See a Viking-Age farmstead, burials and thing sites
Farmstead and Buildings
Knowledge of Faroe's early history is mainly based on archaeology as written sources are scarce. The classic example of a 10th-century Faroese Viking-Age farm is located in the village of Kvívík on Streymoy. There are the remains of two Viking-period buildings, but the south side of them has been badly eroded by the sea. The erosion is partly due to wave action, partly to a general sinking of the land since the Viking Age.
On the right is the 20m-long hall, or skdlar. Like all Faroese halls it is located close to a stream and oriented north-south. The walls of the Faroese houses are built from an inner and an outer layer of stones and turf, the space between being filled with earth and small stones. These walls are about 150cm thick and are preserved to a height of between 50cm and 150cm. The interior of the house was timber lined. Even though building timber was a scarce commodity, the tradition of building with wood, as inspired by the Viking homelands, was adapted for the local conditions.
Along the inside of the walls were benches, made partly of stone, partly of earth, retained by wooden planks, as is demonstrated by rows of small post-holes. The benches served both as seats and beds. Exactly on the central axis of the hall was the long fireplace, built of flat stones with a round roasting pit in the middle. The floors were partly paved with stone and always overlaid by a trodden floor of ash, soot, clay and sand.
Excavations at Kvivik revealed the remains of two rows of posts that held up the straw, birch-bark and turf roof, traces of which survived; this was probably held in place by long cords twined from juniper branches.
A few train-oil lamps made of stone and pumice have been found, but the long fire must have provided most of the light for indoor work. The main indoor occupation, other than cooking, was spinning on spindles with whorls of soapstone, lead or pumice, and weaving on looms with weights particularly of basalt, but also of soapstone. Pumice is found locally but soapstone was imported either from Norway or Shetland, particularly in the form of ready-made bowls with lines below the rim, some of which had convex bases and incurved necks. The Faroese potters modelled their cooking-vessels on these forms. Part of the diet of those who lived at Kvivik is revealed by finds of the bones of sheep, cows, pigs, seals and pilot whales, guillemots, razor bills, cormorants, seagulls, and, of course, cod. It is uncertain whether they ate horses, but bones tell us that they certainly had them, and we know that they gave toy horses to their children from finds such as a carved, wooden, toy stallion.
Byre and Barn
The building on the left is half byre, half barn, with other barns added later. As yet, the only byre known is that at Kvivik. It has the same curved walls as the hall, and by its size demonstrates that farmsteads of the Viking Age were quite large, at least by Faroese standards. At Kvivik there was room for eight to twelve animals which were stabled in stone-built stalls, 1.6m deep, with stone slabs between them. The bones indicate that the animals were of small stature.
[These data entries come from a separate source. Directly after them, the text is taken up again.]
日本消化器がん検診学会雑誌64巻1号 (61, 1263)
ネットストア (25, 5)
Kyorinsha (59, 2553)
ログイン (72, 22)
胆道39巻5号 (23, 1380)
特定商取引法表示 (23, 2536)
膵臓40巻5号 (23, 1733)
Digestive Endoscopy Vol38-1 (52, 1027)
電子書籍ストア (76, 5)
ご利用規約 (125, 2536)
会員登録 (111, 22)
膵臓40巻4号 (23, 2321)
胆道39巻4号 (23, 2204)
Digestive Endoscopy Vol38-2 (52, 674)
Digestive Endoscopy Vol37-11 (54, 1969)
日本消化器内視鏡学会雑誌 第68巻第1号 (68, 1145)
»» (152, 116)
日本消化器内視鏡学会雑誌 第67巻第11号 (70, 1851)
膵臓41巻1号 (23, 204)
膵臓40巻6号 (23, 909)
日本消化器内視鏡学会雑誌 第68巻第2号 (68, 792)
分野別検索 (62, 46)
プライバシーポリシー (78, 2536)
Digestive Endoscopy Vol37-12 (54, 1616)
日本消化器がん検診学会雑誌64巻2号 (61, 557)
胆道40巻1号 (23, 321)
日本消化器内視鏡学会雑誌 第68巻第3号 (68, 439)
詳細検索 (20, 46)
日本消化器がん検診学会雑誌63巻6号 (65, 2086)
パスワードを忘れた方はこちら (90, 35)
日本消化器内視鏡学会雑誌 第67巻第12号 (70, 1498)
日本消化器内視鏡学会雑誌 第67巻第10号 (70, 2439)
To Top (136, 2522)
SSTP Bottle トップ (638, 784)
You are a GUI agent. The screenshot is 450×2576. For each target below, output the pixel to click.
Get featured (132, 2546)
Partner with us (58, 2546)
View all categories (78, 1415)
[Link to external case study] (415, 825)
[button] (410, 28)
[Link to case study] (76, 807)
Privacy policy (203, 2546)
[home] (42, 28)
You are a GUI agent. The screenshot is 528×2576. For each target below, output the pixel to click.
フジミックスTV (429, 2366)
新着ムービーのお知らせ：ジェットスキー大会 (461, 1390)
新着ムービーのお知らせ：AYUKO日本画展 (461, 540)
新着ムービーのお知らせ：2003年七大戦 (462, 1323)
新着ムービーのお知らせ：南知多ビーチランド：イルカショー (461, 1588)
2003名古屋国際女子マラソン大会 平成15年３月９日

One of only two known groups of Viking burials were found at Tjørnuvik on the northernmost point of Stremoy. The graves were uncovered when there was a landslip at the head of an inlet, and are marked with stones. Very few grave goods were discovered, which seems to be the normal burial custom in Faroe, but a 10th-century bronze-ringed pin was found, confirming this was a Viking burial.
This area is probably the most populous thing district in the country and included the islands of Streymoy, Nólsoy, Hestur and Koltur. The thingstead was located in the village of Kollafjørður, where one of the houses is called í Tinggarðinum (in the thing farm). Slightly removed from the settlement there was a gallows, and stories are also told about a place where the condemned could save themselves if they managed to reach it.